The International Monetary Fund (IMF) has projected that Nigeria’s inflation will average 26.5% in 2025, according to its latest World Economic Outlook released in April 2025. The estimate reflects a temporary decline from the 33.2% average in 2024, but the Fund warns of renewed inflationary pressure by 2026, where it forecasts a spike to 37.0%.
The revised outlook follows a major rebasing of the Consumer Price Index (CPI) by the National Bureau of Statistics (NBS), which adjusted the base year from 2009 to 2024 to better align with current household consumption patterns. While this has led to a recalibration of headline figures bringing the January 2025 rate down to 24.48% from 34.80% in December 2024—the IMF notes that cost-of-living pressures remain persistent.
According to a 9am News report, inflation slowed in February to 23.18% but ticked upward again in March to 24.23%, highlighting the volatile nature of Nigeria’s price dynamics.

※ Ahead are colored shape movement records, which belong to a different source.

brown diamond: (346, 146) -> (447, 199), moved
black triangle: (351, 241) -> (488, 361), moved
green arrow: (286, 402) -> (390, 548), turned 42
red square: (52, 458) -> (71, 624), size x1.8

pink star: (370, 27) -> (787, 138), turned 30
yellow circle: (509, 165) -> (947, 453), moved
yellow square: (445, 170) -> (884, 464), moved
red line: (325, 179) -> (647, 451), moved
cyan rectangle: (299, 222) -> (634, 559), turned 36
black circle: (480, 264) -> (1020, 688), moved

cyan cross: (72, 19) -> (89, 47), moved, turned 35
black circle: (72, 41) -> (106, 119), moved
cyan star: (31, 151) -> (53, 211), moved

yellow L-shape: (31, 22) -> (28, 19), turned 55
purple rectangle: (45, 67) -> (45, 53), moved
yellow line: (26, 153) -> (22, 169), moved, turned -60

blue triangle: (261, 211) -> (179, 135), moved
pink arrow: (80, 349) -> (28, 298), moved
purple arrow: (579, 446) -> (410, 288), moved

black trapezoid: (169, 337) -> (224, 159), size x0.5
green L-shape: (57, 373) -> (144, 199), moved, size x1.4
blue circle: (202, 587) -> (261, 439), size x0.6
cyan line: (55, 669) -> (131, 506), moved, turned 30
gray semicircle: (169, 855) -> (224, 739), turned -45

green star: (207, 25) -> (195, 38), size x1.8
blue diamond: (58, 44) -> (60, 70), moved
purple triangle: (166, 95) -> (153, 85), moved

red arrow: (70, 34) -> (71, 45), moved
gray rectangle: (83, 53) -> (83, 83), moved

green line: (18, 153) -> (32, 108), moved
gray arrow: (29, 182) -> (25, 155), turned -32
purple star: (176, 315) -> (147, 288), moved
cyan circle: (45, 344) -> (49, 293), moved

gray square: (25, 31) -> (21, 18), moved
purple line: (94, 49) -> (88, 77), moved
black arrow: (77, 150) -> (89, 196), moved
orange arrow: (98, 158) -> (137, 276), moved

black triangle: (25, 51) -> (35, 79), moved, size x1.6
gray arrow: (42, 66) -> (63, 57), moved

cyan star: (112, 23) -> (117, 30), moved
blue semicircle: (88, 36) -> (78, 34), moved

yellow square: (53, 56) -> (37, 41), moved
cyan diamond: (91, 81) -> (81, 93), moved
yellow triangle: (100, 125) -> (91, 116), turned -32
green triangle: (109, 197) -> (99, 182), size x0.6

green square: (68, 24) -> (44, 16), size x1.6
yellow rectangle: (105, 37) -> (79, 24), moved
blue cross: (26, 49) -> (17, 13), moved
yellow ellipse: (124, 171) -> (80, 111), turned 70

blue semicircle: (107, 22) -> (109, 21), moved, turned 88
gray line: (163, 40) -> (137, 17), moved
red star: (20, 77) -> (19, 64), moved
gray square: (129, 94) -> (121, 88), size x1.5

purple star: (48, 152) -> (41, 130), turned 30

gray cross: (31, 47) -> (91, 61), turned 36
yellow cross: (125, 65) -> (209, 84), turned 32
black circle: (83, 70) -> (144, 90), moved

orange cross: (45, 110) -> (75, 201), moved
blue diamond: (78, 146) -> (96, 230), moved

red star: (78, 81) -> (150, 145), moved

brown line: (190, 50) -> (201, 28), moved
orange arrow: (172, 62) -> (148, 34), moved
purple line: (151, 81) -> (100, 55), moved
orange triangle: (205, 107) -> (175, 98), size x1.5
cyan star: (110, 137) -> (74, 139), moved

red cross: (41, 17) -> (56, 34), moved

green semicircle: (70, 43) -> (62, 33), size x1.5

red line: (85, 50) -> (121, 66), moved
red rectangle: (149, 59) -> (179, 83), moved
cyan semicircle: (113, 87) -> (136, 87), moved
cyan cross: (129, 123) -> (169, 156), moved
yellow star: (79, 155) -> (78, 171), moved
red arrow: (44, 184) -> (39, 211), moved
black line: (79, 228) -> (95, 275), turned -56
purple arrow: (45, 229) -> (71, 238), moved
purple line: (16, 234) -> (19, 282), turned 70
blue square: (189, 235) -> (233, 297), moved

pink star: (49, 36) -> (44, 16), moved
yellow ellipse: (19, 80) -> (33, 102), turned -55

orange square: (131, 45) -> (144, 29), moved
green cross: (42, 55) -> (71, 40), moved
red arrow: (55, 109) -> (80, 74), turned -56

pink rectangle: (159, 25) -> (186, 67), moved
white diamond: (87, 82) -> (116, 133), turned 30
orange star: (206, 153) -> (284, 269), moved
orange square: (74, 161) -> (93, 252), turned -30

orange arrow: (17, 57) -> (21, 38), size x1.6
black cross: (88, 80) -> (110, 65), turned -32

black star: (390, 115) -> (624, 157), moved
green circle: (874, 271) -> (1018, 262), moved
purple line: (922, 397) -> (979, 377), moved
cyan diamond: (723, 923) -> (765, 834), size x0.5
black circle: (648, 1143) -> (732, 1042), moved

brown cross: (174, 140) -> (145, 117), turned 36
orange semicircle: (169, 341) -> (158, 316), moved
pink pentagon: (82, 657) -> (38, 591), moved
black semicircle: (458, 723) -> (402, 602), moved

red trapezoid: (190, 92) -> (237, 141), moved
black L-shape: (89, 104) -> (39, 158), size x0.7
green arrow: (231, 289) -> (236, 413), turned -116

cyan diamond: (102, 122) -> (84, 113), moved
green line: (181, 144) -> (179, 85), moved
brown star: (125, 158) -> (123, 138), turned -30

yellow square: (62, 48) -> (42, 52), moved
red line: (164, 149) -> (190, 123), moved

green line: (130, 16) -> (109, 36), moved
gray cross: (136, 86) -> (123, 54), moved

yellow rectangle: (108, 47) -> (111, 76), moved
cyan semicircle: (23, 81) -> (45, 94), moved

Food inflation, a core driver, has shown only marginal easing despite various policy measures.
The IMF also projected a narrowing current account surplus, with the figure expected to fall from 9.1% of GDP in 2024 to 6.9% in 2025, and 5.2% in 2026. While Nigeria recorded a Balance of Payments surplus of $6.83 billion in 2024 its first in three years—sustainability is under threat.
According to data from the Central Bank of Nigeria (CBN), this surplus was driven by a $17.22 billion surplus in current and capital accounts, including a $13.17 billion goods trade surplus. However, analysts are raising alarms.
JP Morgan warns that prolonged oil prices below Nigeria’s fiscal breakeven of $60 per barrel could tip the balance into a deficit. On the other hand, Fitch Ratings maintains a more optimistic view, projecting a moderate surplus averaging 3.3% of GDP from 2025 to 2026, supported by refinery projects and gradual energy sector reforms.
In a further blow to Nigeria’s economic outlook, the IMF has downgraded GDP growth projections to 3.0% in 2025 and 2.7% in 2026, down from 3.4% in 2024. The decline is attributed to reduced oil receipts and ongoing external shocks.
Worryingly, real per capita income is forecast to grow by just 0.6% in 2025 and 0.3% in 2026, underlining the widening gap between macroeconomic growth and individual wellbeing. This figure falls below the Sub-Saharan African average, reinforcing concerns about rising inequality and stagnant household purchasing power.
The IMF acknowledged Nigeria’s recent reform strides including the removal of fuel subsidies, cessation of central bank deficit financing, and the unification of exchange rates. The Central Bank of Nigeria has also held its Monetary Policy Rate steady at 27.5%, signalling a firm approach to curbing inflation.However, the Fund cautioned that price stability remains elusive, urging further structural reforms to improve productivity, deepen fiscal discipline, and sustain investor confidence.
As the country navigates post-rebasing adjustments and global headwinds, 9am News reports that the true test lies in how well Nigeria can implement broader economic reforms that ensure long-term price stability and inclusive growth.